On a not infrequent basis, I come face-to-face with my own hypocrisy. It generally leaves me feeling humbled; last week's encounter was no exception.
I was sitting in a coffee shop with a friend discussing the process of manufacturing an online identity. For those of us who blog and enjoy social media sites like Facebook, Instagram and Twitter, there is a certain amount of identity creation that takes place. It isn't necessarily that we generate a completely fictional self online. But certainly, we put our best foot forward. The end product isn't bad. It's nice; it's shiny. But it's also limited; the online portrait is not the full picture.
It's easier to post stories and photos online that are humorous or flattering. Life's less-lovely aspects … the arguments, the insecurities, the disappointments … don't usually make the status update content cut.
The coffee shop talk transitioned to the photos we opt to post.

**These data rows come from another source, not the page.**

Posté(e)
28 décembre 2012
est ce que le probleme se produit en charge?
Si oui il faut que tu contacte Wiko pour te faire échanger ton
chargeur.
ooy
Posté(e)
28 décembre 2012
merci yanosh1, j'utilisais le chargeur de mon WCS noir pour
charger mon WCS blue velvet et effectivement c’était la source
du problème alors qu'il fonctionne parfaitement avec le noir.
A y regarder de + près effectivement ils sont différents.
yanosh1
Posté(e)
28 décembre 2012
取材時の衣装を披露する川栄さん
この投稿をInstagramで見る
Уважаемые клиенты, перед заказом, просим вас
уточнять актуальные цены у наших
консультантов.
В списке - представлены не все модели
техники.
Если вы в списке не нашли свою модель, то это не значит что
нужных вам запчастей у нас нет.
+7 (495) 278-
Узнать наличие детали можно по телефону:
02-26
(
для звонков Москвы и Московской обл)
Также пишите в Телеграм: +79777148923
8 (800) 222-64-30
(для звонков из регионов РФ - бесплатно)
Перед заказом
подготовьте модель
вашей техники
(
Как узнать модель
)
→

I admitted, "Well, we all choose our best photos, right? Sometimes I even choose the ones that are so filtered that I don't even look quite like myself."
The danger in a sunshine-only approach to social media posting is that it's incomplete and therefore, false. It perpetuates the idea that some people have perfect lives filled with non-stop fun and wrinkle-free foreheads. And then there are the rest of us. So we compare ourselves to one another and feel bad that our actual reality seems to pale in comparison to someone else's virtual presentation.

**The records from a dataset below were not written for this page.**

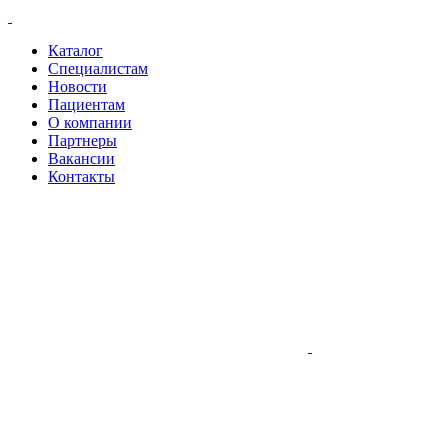
Каталог
Специалистам
Новости
Пациентам
О компании
Партнеры
Вакансии
Контакты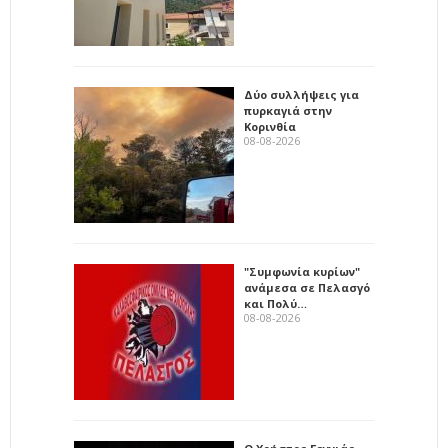
Δύο συλλήψεις για
πυρκαγιά στην
Κορινθία
08-08-2026
"Συμφωνία κυρίων"
ανάμεσα σε Πελασγό
και Πολύ…
08-08-2026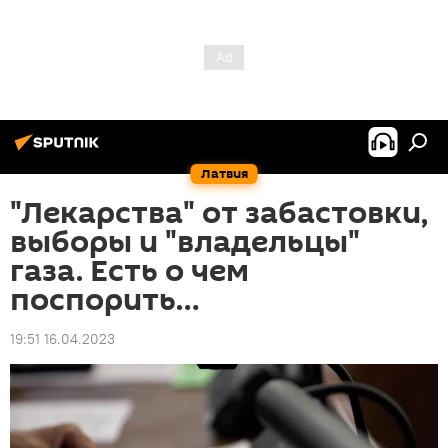
Латвия
"Лекарства" от забастовки,
выборы и "владельцы"
газа. Есть о чем
поспорить…
19:51 16.04.2023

As my friend and I took the last few swallows of our coffees, we concluded that we want our online presence to be a more accurate representation of our authentic selves. I expressed that in the near future, I aspire to invest more energy in direct interpersonal relationships and the nurturing of my spirit.
It only took a few hours to experience my own unintentional hypocrisy. I sat in a waiting room passing the time with my cell phone. The space was quiet and I sat in an empty row of chairs. Forgetting the entire aforementioned social media conversation, I suddenly had the bright idea to update my Twitter account profile photo to something more flattering. Since I was having a slightly above mediocre hair day, it seemed an appropriate occasion for selfie time. (A "selfie" is the name for a photo you take of yourself.)
Just then, before I could snap a photo, I overheard him: "It looks like she's taking a selfie. I just don't know … sometimes I feel like I'm living in another world." Glancing up, I saw the man behind the voice. He looked to be about 80 years old and wore a striped shirt and John Deere cap on his head. We made eye-contact across the room for a brief moment before my utter mortification set in.
I brought my phone close to my ear, assuming the position of a person who was about to make a call for important business. Something related to compassion or service or at the very least, something that wasn't as vain as a waiting room selfie.
Let it be known, I don't think there's anything wrong with taking selfies. I think they're fun. But the knot that formed instantly in my gut served as a reminder that I understood the sentiment at the heart of the man's words. Sometimes it really does feel like another world … a world in which there are so many ways we can become disconnected from ourselves and others. The allure of creating an always-happy, put together, in control online self is tempting. Too tempting.
I highly value technology. Social media is especially incredible for its power to connect us to resources, information, and other human beings. However, I don't want to lose my real self along the way — and I don't want you to lose your real self either.
There is no perfect recipe for a well-balanced online life. But I believe God is as present in our virtual communities as anywhere else. May the guidance of the Holy Spirit direct our use of technology and selfies and all the rest. And whether it's in the flesh or online, may we never lose touch with the beauty of our authentic, imperfect selves.